─── DATA
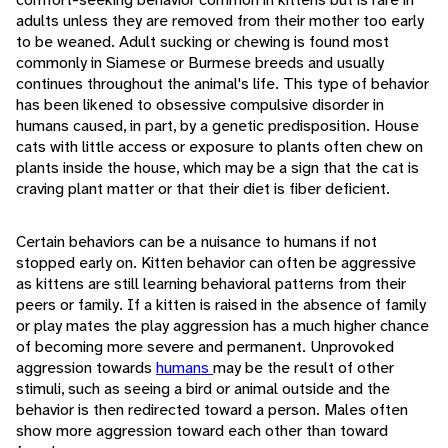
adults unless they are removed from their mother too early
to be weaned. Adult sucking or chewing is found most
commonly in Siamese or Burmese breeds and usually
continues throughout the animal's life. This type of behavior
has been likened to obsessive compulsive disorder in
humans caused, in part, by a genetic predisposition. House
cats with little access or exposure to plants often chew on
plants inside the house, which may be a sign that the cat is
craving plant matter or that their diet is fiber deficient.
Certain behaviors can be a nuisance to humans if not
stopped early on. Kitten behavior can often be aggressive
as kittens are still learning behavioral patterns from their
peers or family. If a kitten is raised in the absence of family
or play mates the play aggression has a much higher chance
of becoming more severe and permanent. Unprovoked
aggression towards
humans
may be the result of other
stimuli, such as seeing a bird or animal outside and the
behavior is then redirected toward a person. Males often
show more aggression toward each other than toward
──────
EXERCISE => Please give again the entries word for word, starting at the first line and ending with the line that contains "Certain behaviors can"; include both of those lines but none of the pictures.

ANSWER SPACE =>
adults unless they are removed from their mother too early
to be weaned. Adult sucking or chewing is found most
commonly in Siamese or Burmese breeds and usually
continues throughout the animal's life. This type of behavior
has been likened to obsessive compulsive disorder in
humans caused, in part, by a genetic predisposition. House
cats with little access or exposure to plants often chew on
plants inside the house, which may be a sign that the cat is
craving plant matter or that their diet is fiber deficient.
Certain behaviors can be a nuisance to humans if not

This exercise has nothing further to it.